Exactly and only the lines below from the one containing "Lâm Andy, Thảo, có vợ là" down to the one containing "nutzen ihn im" are wanted, both included; please exclude every picture.

———

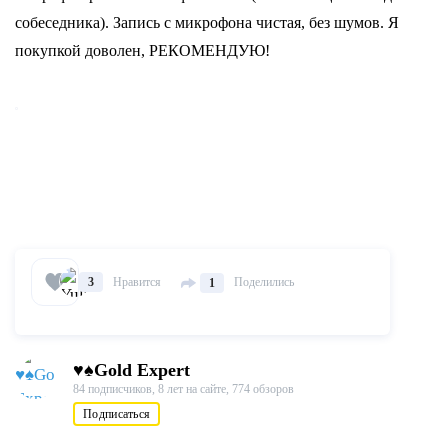
собеседника). Запись с микрофона чистая, без шумов. Я
покупкой доволен, РЕКОМЕНДУЮ!
Нравится
Поделились
3
1
♥♠Gold Expert
84 подписчиков,
8 лет на сайте,
774 обзоров
Подписаться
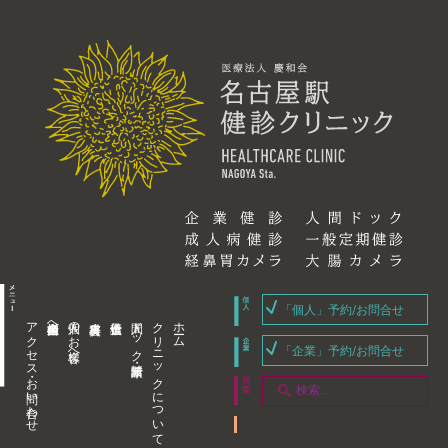
「個人」予約/お問合せ
アクセス・お問い合わせ
企業内担当者様へ
個人のお客様へ
人間ドック・健康診断
クリニックについて
ホーム
「企業」予約/お問合せ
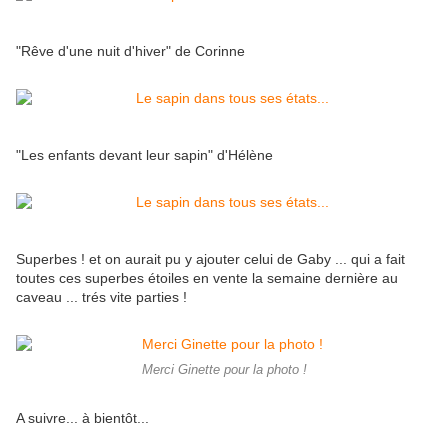
"Rêve d'une nuit d'hiver" de Corinne
"Les enfants devant leur sapin" d'Hélène
Superbes ! et on aurait pu y ajouter celui de Gaby ... qui a fait
toutes ces superbes étoiles en vente la semaine dernière au
caveau ... trés vite parties !
Merci Ginette pour la photo !
A suivre... à bientôt...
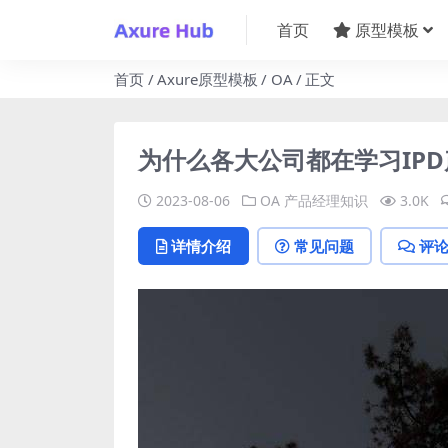
首页
原型模板
首页
Axure原型模板
OA
正文
为什么各大公司都在学习IP
2023-08-06
OA
产品经理知识
3.0K
详情介绍
常见问题
评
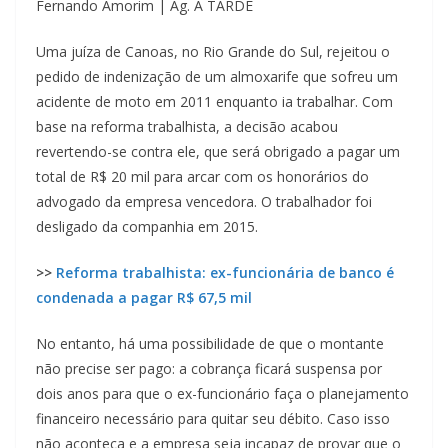
Fernando Amorim | Ag. A TARDE
Uma juíza de Canoas, no Rio Grande do Sul, rejeitou o
pedido de indenização de um almoxarife que sofreu um
acidente de moto em 2011 enquanto ia trabalhar. Com
base na reforma trabalhista, a decisão acabou
revertendo-se contra ele, que será obrigado a pagar um
total de R$ 20 mil para arcar com os honorários do
advogado da empresa vencedora. O trabalhador foi
desligado da companhia em 2015.
>>
Reforma trabalhista: ex-funcionária de banco é
condenada a pagar R$ 67,5 mil
No entanto, há uma possibilidade de que o montante
não precise ser pago: a cobrança ficará suspensa por
dois anos para que o ex-funcionário faça o planejamento
financeiro necessário para quitar seu débito. Caso isso
não aconteça e a empresa seja incapaz de provar que o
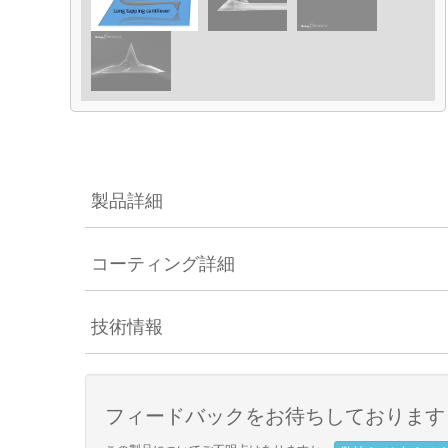
製品詳細
コーティング詳細
技術情報
フィードバックをお待ちしております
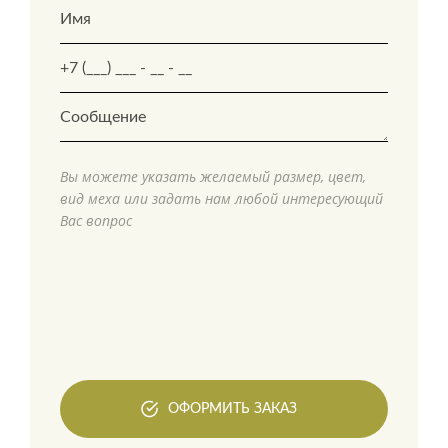
Вы можете указать желаемый размер, цвет,
вид меха или задать нам любой интересующий
Вас вопрос
ОФОРМИТЬ ЗАКАЗ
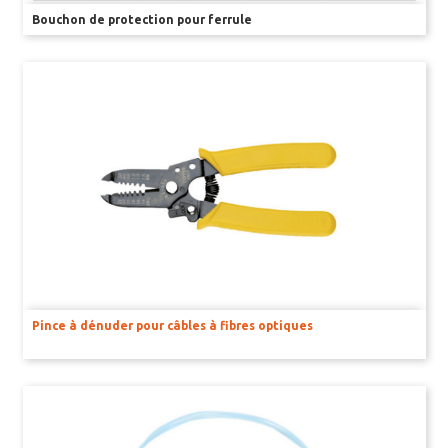
Bouchon de protection pour ferrule
Kits d’enseignement
Capteurs & Accessoires
BAGUES D’OREILLE
RFID
PINCES EMPORTE PIÈCE
TATOUAGE
Pince à dénuder pour câbles à fibres optiques
GILETS
COLLERETTES
HAMACS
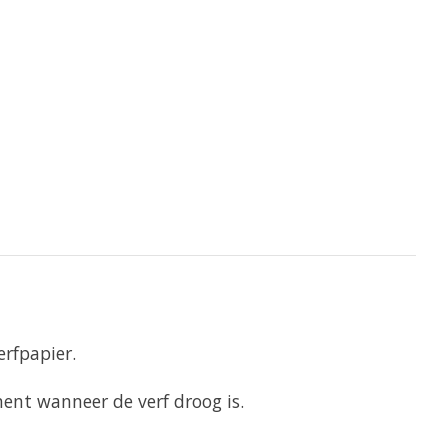
erfpapier.
ent wanneer de verf droog is.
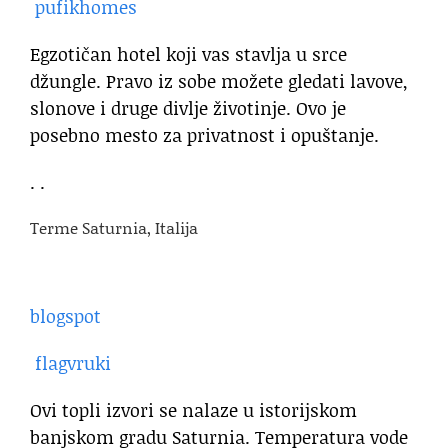
pufikhomes
Egzotičan hotel koji vas stavlja u srce
džungle. Pravo iz sobe možete gledati lavove,
slonove i druge divlje životinje. Ovo je
posebno mesto za privatnost i opuštanje.
. .
Terme Saturnia, Italija
blogspot
flagvruki
Ovi topli izvori se nalaze u istorijskom
banjskom gradu Saturnia. Temperatura vode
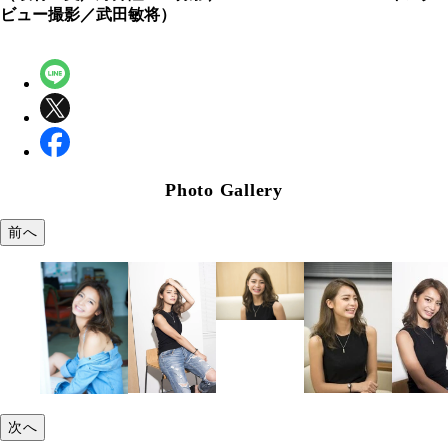
ビュー撮影／武田敏将）
Photo Gallery
前へ
次へ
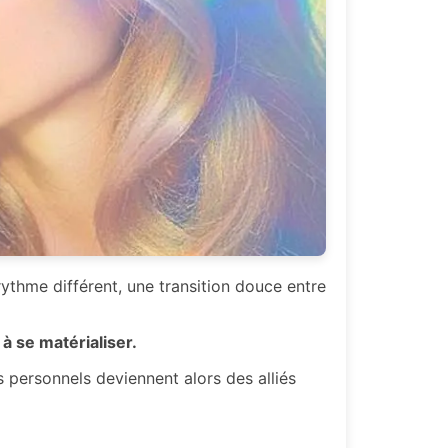
rythme différent, une transition douce entre
 se matérialiser.
s personnels deviennent alors des alliés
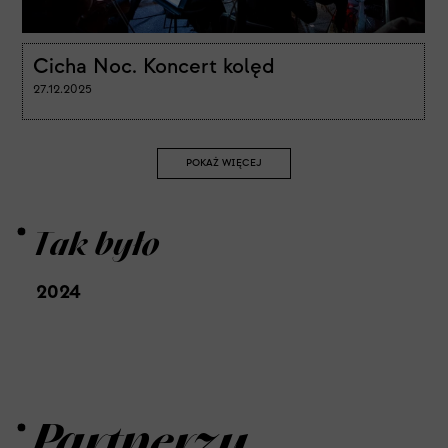
Cicha Noc. Koncert kolęd
27.12.2025
POKAŻ WIĘCEJ
Tak było
2024
Partnerzy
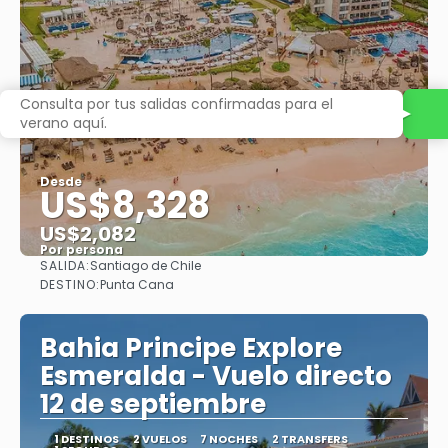
Desde
US$8,328
US$2,082
Por persona
SALIDA:
Santiago de Chile
Ver
DESTINO:
Punta Cana
Bahia Principe Explore
Esmeralda - Vuelo directo
12 de septiembre
1 DESTINOS
2 VUELOS
7 NOCHES
2 TRANSFERS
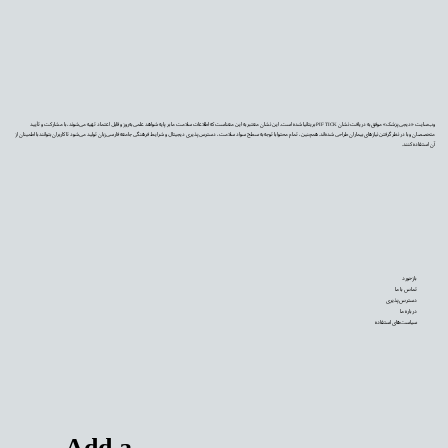
وب‌سایت «دیجی‌پزشک» موفق به دریافت نشان PIF TICK بریتانیا شده است. این نشان معتبر به این معناست که اطلاعات سلامت ما بر پایه شواهد علمی به‌روز و قابل اعتماد تهیه می‌شوند، با مشارکت و تأیید
متخصصان و با در نظر گرفتن نیازهای بیماران طراحی شده‌اند. همچنین، تمام محتوا با توجه به سطح سواد سلامت، دسترس‌پذیری دیجیتال و شرایط فرهنگی جامعه فارسی‌زبان تولید می‌شود تا کاربران بتوانند با اطمینان از
آن استفاده کنند.
بازخورد
تماس با ما
دسترس‌پذیری
درباره ما
سیاست‌های استفاده
Add a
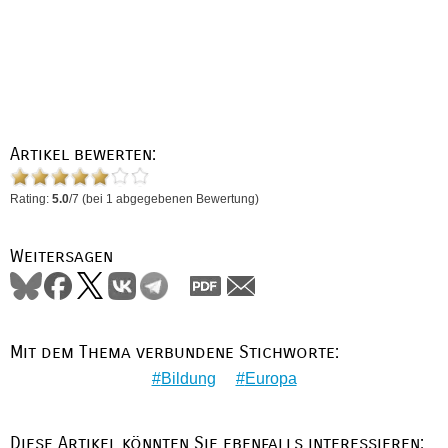
Artikel bewerten:
Rating:
5.0
/
7
(bei
1
abgegebenen Bewertung)
Weitersagen
Mit dem Thema verbundene Stichworte:
Bildung
Europa
Diese Artikel könnten Sie ebenfalls interessieren:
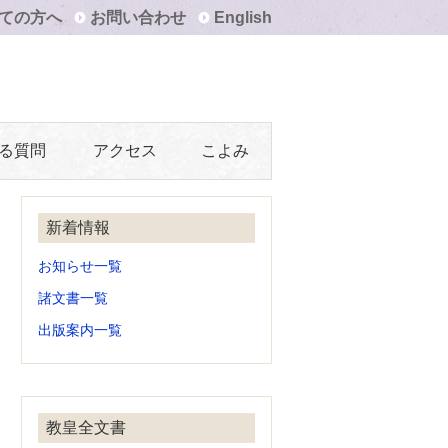
ての方へ
お問い合わせ
English
る質問
アクセス
こよみ
新着情報
お知らせ一覧
諸文書一覧
出版案内一覧
教皇全文書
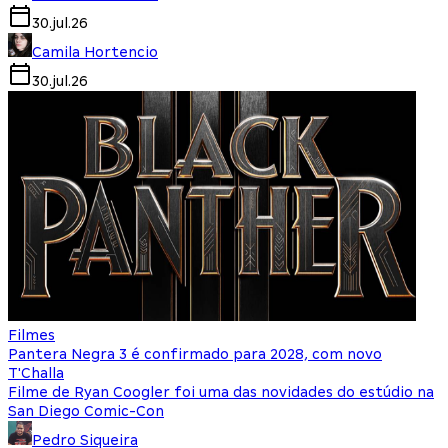
30.jul.26
Camila Hortencio
30.jul.26
Filmes
Pantera Negra 3 é confirmado para 2028, com novo
T'Challa
Filme de Ryan Coogler foi uma das novidades do estúdio na
San Diego Comic-Con
Pedro Siqueira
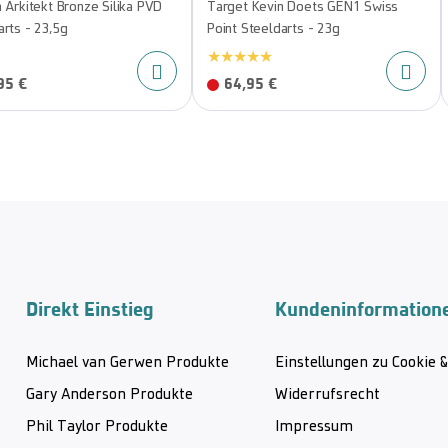
n Arkitekt Bronze Silika PVD
Target Kevin Doets GEN1 Swiss
arts - 23,5g
Point Steeldarts - 23g
95 €
64,95 €
Direkt Einstieg
Kundeninformation
Michael van Gerwen Produkte
Einstellungen zu Cookie 
Gary Anderson Produkte
Widerrufsrecht
Phil Taylor Produkte
Impressum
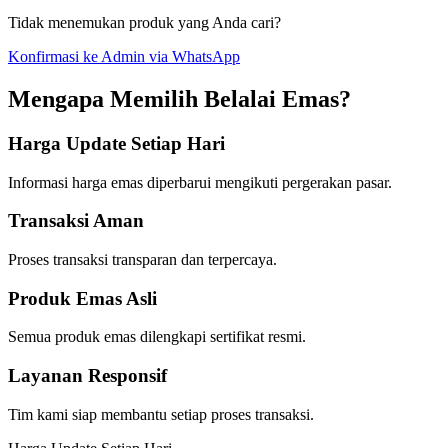
Tidak menemukan produk yang Anda cari?
Konfirmasi ke Admin via WhatsApp
Mengapa Memilih Belalai Emas?
Harga Update Setiap Hari
Informasi harga emas diperbarui mengikuti pergerakan pasar.
Transaksi Aman
Proses transaksi transparan dan terpercaya.
Produk Emas Asli
Semua produk emas dilengkapi sertifikat resmi.
Layanan Responsif
Tim kami siap membantu setiap proses transaksi.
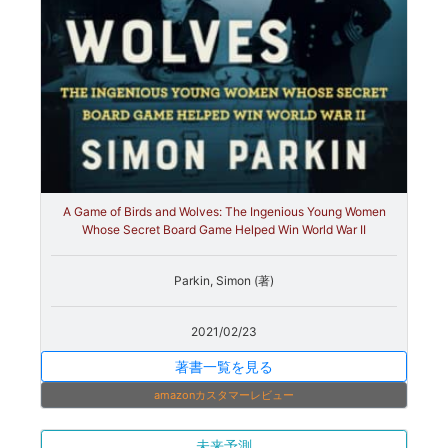
A Game of Birds and Wolves: The Ingenious Young Women
Whose Secret Board Game Helped Win World War II
Parkin, Simon (著)
2021/02/23
著書一覧を見る
amazonカスタマーレビュー
未来予測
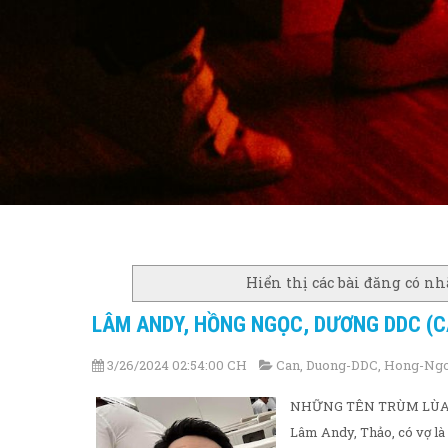
Hiển thị các bài đăng có n
LÂM ANDY, HỒNG NGỌC, DƯƠNG DDC (CẨ
3/26/2024 02:54:00 CH
Can
,
Duong-DDC
,
Hong-Ng
NHỮNG TÊN TRÙM LÙA GÀ
Lâm Andy, Thảo, có vợ là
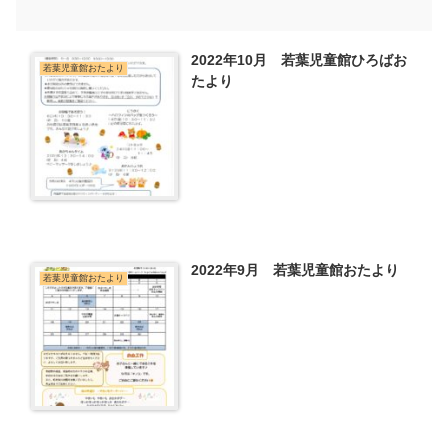
2022年10月 若葉児童館ひろばお
若葉児童館おたより
たより
2022年9月 若葉児童館おたより
若葉児童館おたより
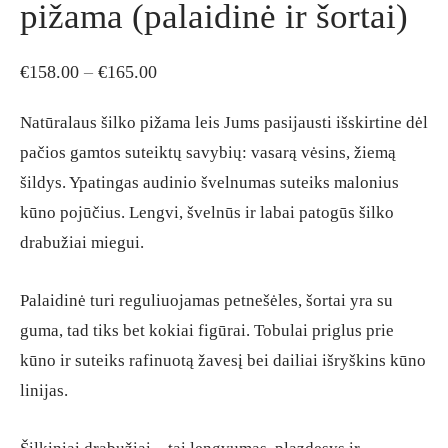
pižama (palaidinė ir šortai)
Price
€
158.00
–
€
165.00
range:
Natūralaus šilko pižama leis Jums pasijausti išskirtine dėl
€158.00
pačios gamtos suteiktų savybių: vasarą vėsins, žiemą
through
šildys. Ypatingas audinio švelnumas suteiks malonius
€165.00
kūno pojūčius. Lengvi, švelnūs ir labai patogūs šilko
drabužiai miegui.
Palaidinė turi reguliuojamas petnešėles, šortai yra su
guma, tad tiks bet kokiai figūrai. Tobulai priglus prie
kūno ir suteiks rafinuotą žavesį bei dailiai išryškins kūno
linijas.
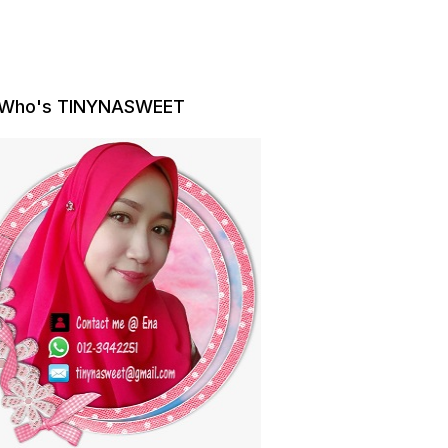
Who's TINYNASWEET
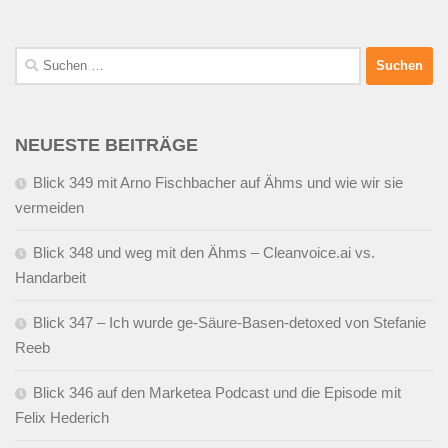
Suchen
nach:
NEUESTE BEITRÄGE
Blick 349 mit Arno Fischbacher auf Ähms und wie wir sie
vermeiden
Blick 348 und weg mit den Ähms – Cleanvoice.ai vs.
Handarbeit
Blick 347 – Ich wurde ge-Säure-Basen-detoxed von Stefanie
Reeb
Blick 346 auf den Marketea Podcast und die Episode mit
Felix Hederich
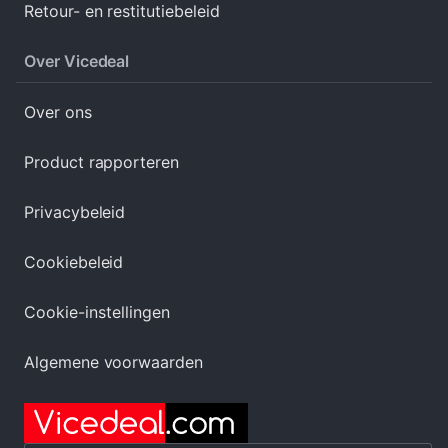
Retour- en restitutiebeleid
Over Vicedeal
Over ons
Product rapporteren
Privacybeleid
Cookiebeleid
Cookie-instellingen
Algemene voorwaarden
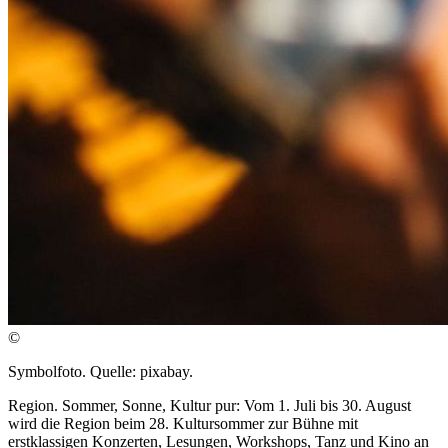
©
Symbolfoto. Quelle: pixabay.
Region. Sommer, Sonne, Kultur pur: Vom 1. Juli bis 30. August
wird die Region beim 28. Kultursommer zur Bühne mit
erstklassigen Konzerten, Lesungen, Workshops, Tanz und Kino an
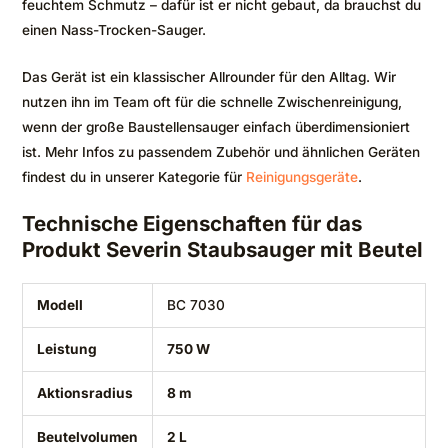
feuchtem Schmutz – dafür ist er nicht gebaut, da brauchst du
einen Nass-Trocken-Sauger.
Das Gerät ist ein klassischer Allrounder für den Alltag. Wir
nutzen ihn im Team oft für die schnelle Zwischenreinigung,
wenn der große Baustellensauger einfach überdimensioniert
ist. Mehr Infos zu passendem Zubehör und ähnlichen Geräten
findest du in unserer Kategorie für
Reinigungsgeräte
.
Technische Eigenschaften für das
Produkt Severin Staubsauger mit Beutel
Modell
BC 7030
Leistung
750 W
Aktionsradius
8 m
Beutelvolumen
2 L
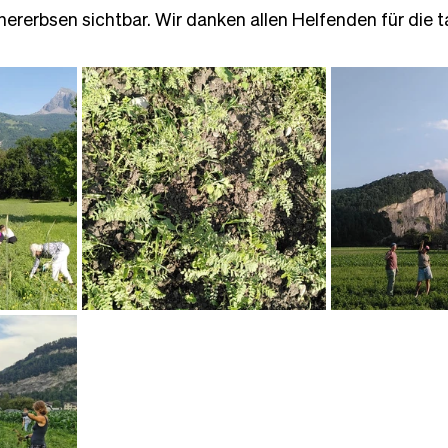
hererbsen sichtbar. Wir danken allen Helfenden für die t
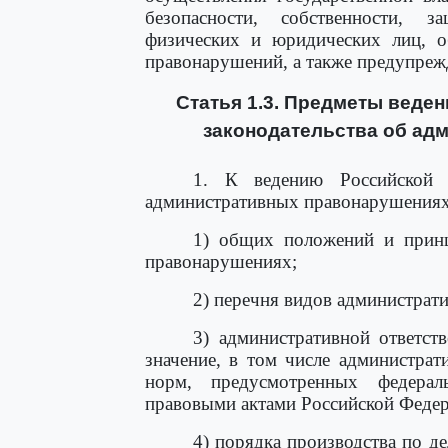
безопасности, собственности, 
физических и юридических лиц, о
правонарушений, а также предупре
Статья 1.3. Предметы веде
законодательства об ад
1. К ведению Российской Ф
административных правонарушениях 
1) общих положений и принц
правонарушениях;
2) перечня видов администрат
3) административной ответст
значение, в том числе администрат
норм, предусмотренных федера
правовыми актами Российской Федер
4) порядка производства по д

———

Answer to this task:
Lâm Andy, Thảo, có vợ là
2022年10月 若葉児童館ひろばお
若葉児童館おたより
たより
2022年9月 若葉児童館おたより
若葉児童館おたより
pižama (palaidinė ir šortai)
Price
€
158.00
–
€
165.00
range:
Natūralaus šilko pižama leis Jums pasijausti išskirtine dėl
€158.00
pačios gamtos suteiktų savybių: vasarą vėsins, žiemą
through
šildys. Ypatingas audinio švelnumas suteiks malonius
€165.00
kūno pojūčius. Lengvi, švelnūs ir labai patogūs šilko
drabužiai miegui.
Palaidinė turi reguliuojamas petnešėles, šortai yra su
guma, tad tiks bet kokiai figūrai. Tobulai priglus prie
kūno ir suteiks rafinuotą žavesį bei dailiai išryškins kūno
linijas.
Who's TINYNASWEET
Suchen
nach:
NEUESTE BEITRÄGE
Blick 349 mit Arno Fischbacher auf Ähms und wie wir sie
vermeiden
Blick 348 und weg mit den Ähms – Cleanvoice.ai vs.
Handarbeit
Blick 347 – Ich wurde ge-Säure-Basen-detoxed von Stefanie
Reeb
Blick 346 auf den Marketea Podcast und die Episode mit
Felix Hederich
Retour- en restitutiebeleid
Over Vicedeal
Over ons
Product rapporteren
Privacybeleid
Cookiebeleid
Cookie-instellingen
Algemene voorwaarden
©
Symbolfoto. Quelle: pixabay.
Region. Sommer, Sonne, Kultur pur: Vom 1. Juli bis 30. August
wird die Region beim 28. Kultursommer zur Bühne mit
erstklassigen Konzerten, Lesungen, Workshops, Tanz und Kino an
feuchtem Schmutz – dafür ist er nicht gebaut, da brauchst du
einen Nass-Trocken-Sauger.
Das Gerät ist ein klassischer Allrounder für den Alltag. Wir
nutzen ihn im Team oft für die schnelle Zwischenreinigung,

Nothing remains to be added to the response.